## [EXERCISE AIM]
In the records below, begin at the line that has "una pieza fácil" and stop after the line that has "pueden ser suaves y constantes."; quote those lines verbatim and nothing more.

## [DATA SHOWN]
•••••
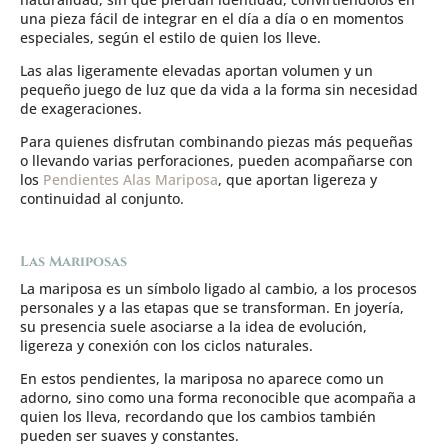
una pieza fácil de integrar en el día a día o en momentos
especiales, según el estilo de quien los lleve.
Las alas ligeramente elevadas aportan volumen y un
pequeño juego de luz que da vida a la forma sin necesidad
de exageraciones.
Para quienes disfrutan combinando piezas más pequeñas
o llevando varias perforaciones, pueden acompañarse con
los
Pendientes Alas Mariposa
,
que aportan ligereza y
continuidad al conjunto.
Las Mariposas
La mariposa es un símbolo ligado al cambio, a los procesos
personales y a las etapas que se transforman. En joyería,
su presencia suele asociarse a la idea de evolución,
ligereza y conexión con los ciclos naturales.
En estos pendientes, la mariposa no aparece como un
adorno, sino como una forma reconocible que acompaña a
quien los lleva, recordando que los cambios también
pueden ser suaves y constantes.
•••••
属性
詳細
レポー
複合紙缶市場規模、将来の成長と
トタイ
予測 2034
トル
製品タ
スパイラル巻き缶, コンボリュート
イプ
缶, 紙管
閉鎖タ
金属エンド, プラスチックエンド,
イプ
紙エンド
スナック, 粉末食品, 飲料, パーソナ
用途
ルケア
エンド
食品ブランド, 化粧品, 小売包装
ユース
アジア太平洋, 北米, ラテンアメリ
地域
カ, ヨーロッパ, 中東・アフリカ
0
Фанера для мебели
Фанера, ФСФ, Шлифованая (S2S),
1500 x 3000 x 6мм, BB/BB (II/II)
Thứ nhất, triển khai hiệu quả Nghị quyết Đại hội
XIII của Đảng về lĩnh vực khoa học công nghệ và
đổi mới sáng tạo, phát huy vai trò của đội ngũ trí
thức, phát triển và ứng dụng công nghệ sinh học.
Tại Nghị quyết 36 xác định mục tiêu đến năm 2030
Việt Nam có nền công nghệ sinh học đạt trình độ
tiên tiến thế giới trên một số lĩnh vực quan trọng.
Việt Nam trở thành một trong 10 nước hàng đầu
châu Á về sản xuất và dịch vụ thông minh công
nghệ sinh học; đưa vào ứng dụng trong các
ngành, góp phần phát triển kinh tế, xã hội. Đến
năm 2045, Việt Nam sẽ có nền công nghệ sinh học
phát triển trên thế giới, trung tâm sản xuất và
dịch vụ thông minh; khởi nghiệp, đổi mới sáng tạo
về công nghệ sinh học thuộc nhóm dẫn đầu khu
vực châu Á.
•••••
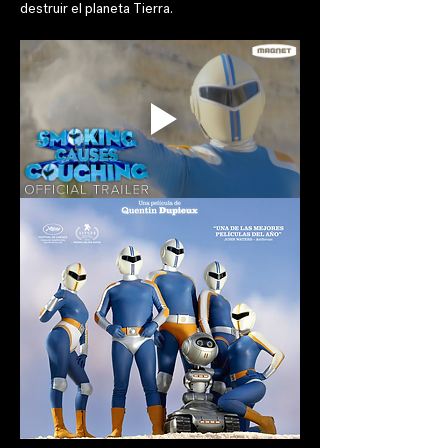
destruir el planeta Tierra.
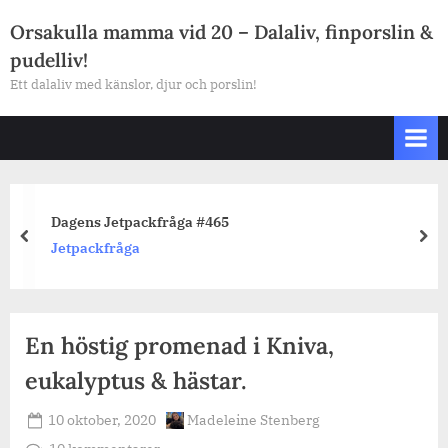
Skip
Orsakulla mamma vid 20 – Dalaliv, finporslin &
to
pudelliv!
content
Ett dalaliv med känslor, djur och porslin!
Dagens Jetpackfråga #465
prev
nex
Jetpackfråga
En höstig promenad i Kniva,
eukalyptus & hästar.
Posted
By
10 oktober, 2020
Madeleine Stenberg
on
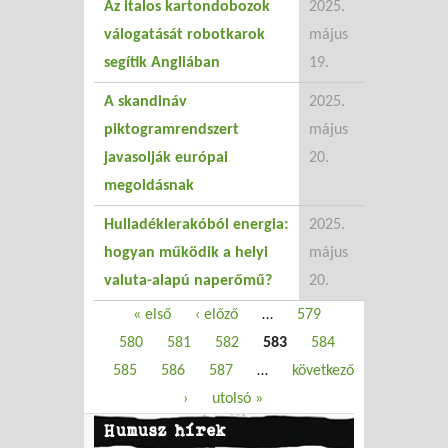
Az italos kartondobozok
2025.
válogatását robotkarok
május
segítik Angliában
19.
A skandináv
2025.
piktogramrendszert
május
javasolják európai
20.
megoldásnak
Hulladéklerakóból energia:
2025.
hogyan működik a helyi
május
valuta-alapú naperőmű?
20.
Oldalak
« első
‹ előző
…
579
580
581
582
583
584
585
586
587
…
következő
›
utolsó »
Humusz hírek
•••••
## [RESPONSE TO THIS TASK]
una pieza fácil de integrar en el día a día o en momentos
especiales, según el estilo de quien los lleve.
Las alas ligeramente elevadas aportan volumen y un
pequeño juego de luz que da vida a la forma sin necesidad
de exageraciones.
Para quienes disfrutan combinando piezas más pequeñas
o llevando varias perforaciones, pueden acompañarse con
los
Pendientes Alas Mariposa
,
que aportan ligereza y
continuidad al conjunto.
Las Mariposas
La mariposa es un símbolo ligado al cambio, a los procesos
personales y a las etapas que se transforman. En joyería,
su presencia suele asociarse a la idea de evolución,
ligereza y conexión con los ciclos naturales.
En estos pendientes, la mariposa no aparece como un
adorno, sino como una forma reconocible que acompaña a
quien los lleva, recordando que los cambios también
pueden ser suaves y constantes.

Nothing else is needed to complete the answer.